TNT this afternoon rolled out the cast and producers for its new edition of Dallas that Turner programming chief Michael Wright referred to as “not a remake and not a reboot but a continuation of” the iconic nighttime soap that originally ran on CBS for 14 seasons (1978-91). “It will be as if the cameras were left on 20 years ago and everyone went on with their lives,” he added. While most of the cast has moved on, Larry Hagman (the notorious J,.R. Ewing), Bobby Ewing (Patrick Duffy) and Sue Ellen Ewing (Linda Gray) all are back for the new edition slated to premiere next summer. The returnees looked fresh and ready to roll anew — even Hagman (the only cast member to appear in all 357 episodes of the original series) despite some much-publicized health issues. “What’s the best part? Work at 80 years old!” announced Hagman, dapper in a 10-gallon hat, “and doing a job I love with people I love.” Hagman added that except for the fact there about about 490 more channels now than there were when Dallas originally hit the air, things aren’t all that different now. “When Dallas was really hot, we were in a major recession,” he said. “People couldn’t afford to hire a babysitter and go out for the night. They had to stay in on Friday nights and watch something, and we were it. Now here we are again.” When it was noted that a generation of TV stars might owe Hagman a debt of gratitude for his onetime Dallas salary holdout, he quipped, “I think everybody from Friends owes me at least 10%.”

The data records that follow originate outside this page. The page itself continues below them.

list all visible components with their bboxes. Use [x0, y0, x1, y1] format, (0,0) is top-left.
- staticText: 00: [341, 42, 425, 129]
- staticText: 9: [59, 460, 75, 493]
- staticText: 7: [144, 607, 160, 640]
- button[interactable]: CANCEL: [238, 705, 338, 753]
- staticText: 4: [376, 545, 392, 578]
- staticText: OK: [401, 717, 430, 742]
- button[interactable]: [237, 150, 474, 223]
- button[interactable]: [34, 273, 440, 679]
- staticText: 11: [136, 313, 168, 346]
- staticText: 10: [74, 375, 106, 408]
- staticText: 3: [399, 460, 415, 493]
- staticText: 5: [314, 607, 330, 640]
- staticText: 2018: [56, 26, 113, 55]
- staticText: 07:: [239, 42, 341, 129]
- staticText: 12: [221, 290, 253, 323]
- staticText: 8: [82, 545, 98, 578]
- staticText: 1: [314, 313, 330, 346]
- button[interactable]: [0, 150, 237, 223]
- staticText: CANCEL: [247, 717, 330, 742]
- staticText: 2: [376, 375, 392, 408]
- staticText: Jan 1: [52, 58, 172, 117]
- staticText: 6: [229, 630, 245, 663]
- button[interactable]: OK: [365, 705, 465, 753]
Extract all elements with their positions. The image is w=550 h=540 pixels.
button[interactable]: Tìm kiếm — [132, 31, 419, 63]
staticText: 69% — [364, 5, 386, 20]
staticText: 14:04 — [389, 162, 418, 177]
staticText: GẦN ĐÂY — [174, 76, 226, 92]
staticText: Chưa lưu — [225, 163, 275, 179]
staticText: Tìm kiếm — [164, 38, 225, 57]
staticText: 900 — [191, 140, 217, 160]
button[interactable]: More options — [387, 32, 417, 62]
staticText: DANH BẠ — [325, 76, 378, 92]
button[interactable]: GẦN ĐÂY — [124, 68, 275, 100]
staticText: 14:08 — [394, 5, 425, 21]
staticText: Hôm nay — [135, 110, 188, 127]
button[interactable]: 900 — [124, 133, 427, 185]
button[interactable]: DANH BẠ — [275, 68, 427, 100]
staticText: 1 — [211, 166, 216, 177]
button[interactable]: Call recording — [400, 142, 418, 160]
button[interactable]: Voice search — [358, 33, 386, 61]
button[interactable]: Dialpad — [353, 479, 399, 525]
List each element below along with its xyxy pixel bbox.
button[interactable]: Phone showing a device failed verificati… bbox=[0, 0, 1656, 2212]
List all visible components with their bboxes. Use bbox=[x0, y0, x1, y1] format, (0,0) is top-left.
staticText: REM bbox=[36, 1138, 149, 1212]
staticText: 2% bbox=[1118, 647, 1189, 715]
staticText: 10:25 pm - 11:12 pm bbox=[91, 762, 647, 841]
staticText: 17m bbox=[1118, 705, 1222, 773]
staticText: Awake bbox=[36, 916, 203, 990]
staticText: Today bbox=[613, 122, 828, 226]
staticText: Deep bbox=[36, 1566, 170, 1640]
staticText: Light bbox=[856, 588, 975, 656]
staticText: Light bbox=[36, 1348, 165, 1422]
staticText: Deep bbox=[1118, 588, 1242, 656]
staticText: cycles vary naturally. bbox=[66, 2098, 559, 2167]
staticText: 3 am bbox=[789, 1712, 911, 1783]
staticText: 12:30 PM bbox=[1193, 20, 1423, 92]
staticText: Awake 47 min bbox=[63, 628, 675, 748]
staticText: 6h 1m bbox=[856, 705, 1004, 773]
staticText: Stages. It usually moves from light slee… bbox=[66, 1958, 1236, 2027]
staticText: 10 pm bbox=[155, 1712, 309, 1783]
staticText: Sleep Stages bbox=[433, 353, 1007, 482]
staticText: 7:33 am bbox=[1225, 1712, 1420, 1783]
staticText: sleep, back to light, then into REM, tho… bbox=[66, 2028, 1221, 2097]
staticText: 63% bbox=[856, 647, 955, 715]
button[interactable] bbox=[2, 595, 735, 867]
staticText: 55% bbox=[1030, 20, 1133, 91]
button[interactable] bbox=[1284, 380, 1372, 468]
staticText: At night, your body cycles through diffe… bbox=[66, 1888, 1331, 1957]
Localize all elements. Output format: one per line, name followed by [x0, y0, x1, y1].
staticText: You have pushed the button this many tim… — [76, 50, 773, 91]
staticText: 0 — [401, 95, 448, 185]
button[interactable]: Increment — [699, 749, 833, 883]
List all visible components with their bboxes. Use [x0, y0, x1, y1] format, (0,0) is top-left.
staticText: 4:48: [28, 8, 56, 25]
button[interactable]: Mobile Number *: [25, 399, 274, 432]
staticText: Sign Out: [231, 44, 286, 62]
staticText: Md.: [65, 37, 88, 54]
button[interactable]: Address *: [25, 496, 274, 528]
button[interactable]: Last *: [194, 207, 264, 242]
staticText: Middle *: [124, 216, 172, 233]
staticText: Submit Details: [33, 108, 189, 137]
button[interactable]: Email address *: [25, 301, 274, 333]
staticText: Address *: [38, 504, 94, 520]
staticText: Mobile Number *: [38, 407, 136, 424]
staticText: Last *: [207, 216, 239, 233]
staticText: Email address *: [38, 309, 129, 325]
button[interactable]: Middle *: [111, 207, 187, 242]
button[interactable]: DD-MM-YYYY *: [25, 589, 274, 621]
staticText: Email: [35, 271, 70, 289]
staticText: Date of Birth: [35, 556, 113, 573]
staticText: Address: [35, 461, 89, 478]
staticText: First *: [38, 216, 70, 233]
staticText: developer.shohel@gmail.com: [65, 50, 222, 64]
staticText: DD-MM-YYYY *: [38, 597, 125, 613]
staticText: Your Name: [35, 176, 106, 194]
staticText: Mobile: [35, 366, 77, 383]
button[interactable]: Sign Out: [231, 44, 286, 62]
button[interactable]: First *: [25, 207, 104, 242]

The three holdover stars have appeared in all of the episodes shot thus far, Duffy confirmed. “We’re going to try to toe the load as well as everyone else,” he said. Exec producer Cynthia Cidre stressed, however, that it was never anyone’s intent to use the three original stars as any sort of lure to draw people to the new edition. “We’re going to integrate them fully with the new cast,” she said, while saying she was uncertain as to whether Victoria Principal (Pam Ewing on original) could be returning with a role in the new Dallas. Many of the rest of the cast members admitted they were still in diapers during the whole “Who Shot J.R.?” phenomenon in 1980, including Jordana Brewster and Julie Gonzalo. (Jesse Metcalfe of Desperate Housewives also co-stars.) Another co-star, Josh Henderson, admitted today that during his first scene with Hagman, “The first time he opened his eyes and looked at me, I almost peed my pants. There’s such an iconic feeling on the set.” However, Duffy said the weirdest part is it doesn’t feel as though two decades have passed. “It’s like I was hypnotized during one of those Las Vegas acts,” he admitted. “Like someone said I’d wake up and be clucking like a chicken. It’s like when they snapped their fingers, I started clucking like Bobby. It’s like we’re all Bobby and J,R. and Sue Ellen again and there’s been no time in-between.”
Cidre said that the producers decided at outset never to pretend that the original show didn’t exist. And fellow producer Michael Robin agreed it’s been honored. “Cynthia’s pilot script honored all of the elements of what Dallas was in the past,” he maintained. “The storytelling elements are similar in that there’s a big epic family conflict and interpersonal dynamic. We tried to make sure we brought it forward and freshened the story for a different generation. Those are the things that people love and expect to be in Dallas and we weren’t here to sort of take this into a whole new place. We’re honoring the past and freshening it for now. But the mythology of the original remains firmly in place.” Admitted Cidre: “I couldn’t have imagined trying to do this as a straight remake. A seamless time warp makes a lot more sense to me.”